El Nova de Jill necesita quince minutos para salir de Bury, donde los camiones de reparto han convertido la estrecha calle principal en un circuito de obstáculos. Otro cuarto de hora, apretando el acelerador, la conduce al complejo comercial de Fenny Meadows. La niebla la precede en su camino por el asfalto, y se extiende a través de los verdes y húmedos campos hasta las distantes montañas Pennines, un oscuro friso serrado recortado en el gris horizonte. Aparca detrás de Textos, cuya última letra de plástico parece un gusano gigante sobre el coche. Antes de salir acaricia la fotografía de su hija, colgada en el espejo del parabrisas.
– Podemos con esto, Bryony -dice en voz alta.
El vacío callejón de cemento entre Textos y la agencia de viajes Happy Holidays la conduce directamente hasta los libros de los que es responsable, o al menos hasta poder verlos por el cristal del escaparate. Ficción y Literatura no suena demasiado impactante, teniendo en cuenta que Jake lleva Géneros de Ficción, pero se ha quedado despierta toda la noche anterior intentando idear promociones. Su plan de pensiones se está volviendo séptico, le es imposible dejar de pensar, y todavía tiene que idear una manera de promocionar a Brodie Oates, el primer autor que visitará la tienda. Sus preocupaciones deben de haber encontrado un atajo para llegar a su cara; Wilf parece no estar seguro de cómo saludarla desde detrás del mostrador.
– No te preocupes, Wilf -dice, y se pregunta si él también tiene alguna razón para estar preocupado mientras se dirige hacia la sala de empleados.

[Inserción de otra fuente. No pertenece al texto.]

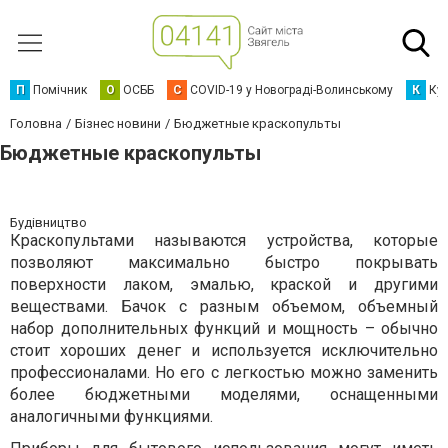
П
Помічник
О
ОСББ
C
COVID-19 у Новограді-Волинському
К
Кур
Головна
Бізнес новини
Бюджетные краскопульты
Бюджетные краскопульты
Будівництво
Краскопультами называются устройства, которые
позволяют максимально быстро покрывать
поверхности лаком, эмалью, краской и другими
веществами. Бачок с разным объемом, объемный
набор дополнительных функций и мощность – обычно
стоит хороших денег и используется исключительно
профессионалами. Но его с легкостью можно заменить
более бюджетными моделями, оснащенными
аналогичными функциями.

La puerta a las sencillas escaleras de cemento se abre para dejarle paso, una vez que pasa su tarjeta de empleada por el lector. Dejando atrás los servicios, uno frente a otro en el pasillo superior de la sala de empleados, no encuentra una reacción especial a su llegada. Aunque Jill llega cinco minutos antes de la hora, el resto de los de su turno ya están sentados alrededor de la mesa de contrachapado de la habitación pintada en tonos verde pálido y sin ventanas. Jill coge la tarjeta del montón de «salidas» y la pasa por la hendidura bajo el reloj, para ponerla después en el taco de «entradas». Cuando Jill se sienta, Connie le dedica una amplia sonrisa digna de un anuncio de pasta dentífrica.
– Ay -dice Connie, arrugando la pequeña nariz chata a causa del chirrido de la silla contra el suelo de linóleo-. No hay prisa, Jill, no llegas tan tarde.
Angus hace el movimiento de tenderle a Jill una copia de la hoja diaria de «artimañas» de Woody, pero retira la mano ante la rapidez de Connie. Por un momento, el bronceado veraniego que ya se está disipando de su cara alargada se torna más parcheado si cabe. Las cifras del fin de semana son las mejores de la tienda hasta ahora, y el nuevo objetivo de Woody es incrementar las ventas los días laborables.
– Si tenéis ideas, pinchadlas en el tablón -dice Connie mientras les entrega a todos una copia del orden de los turnos rotatorios-. Gavin, ese ha sido un bostezo monstruoso, tú te ocupas de las estanterías. Ross, ¿te importaría poner etiquetas de seguridad en todo lo que pase de veinte libras? De precio, no de peso, pero me valen las dos cosas. Anyes, ¿te importaría informar en el mostrador de información? Jill, serás cajera hasta las once.
Espera tener tiempo para recordar las diversas rutinas necesarias para ocuparse de la caja mientras corre escalera abajo, pero Agnes ya necesita ayuda; hay cola. Jill teclea su número de identificación en la caja 2 y frota sus manos para calentarlas.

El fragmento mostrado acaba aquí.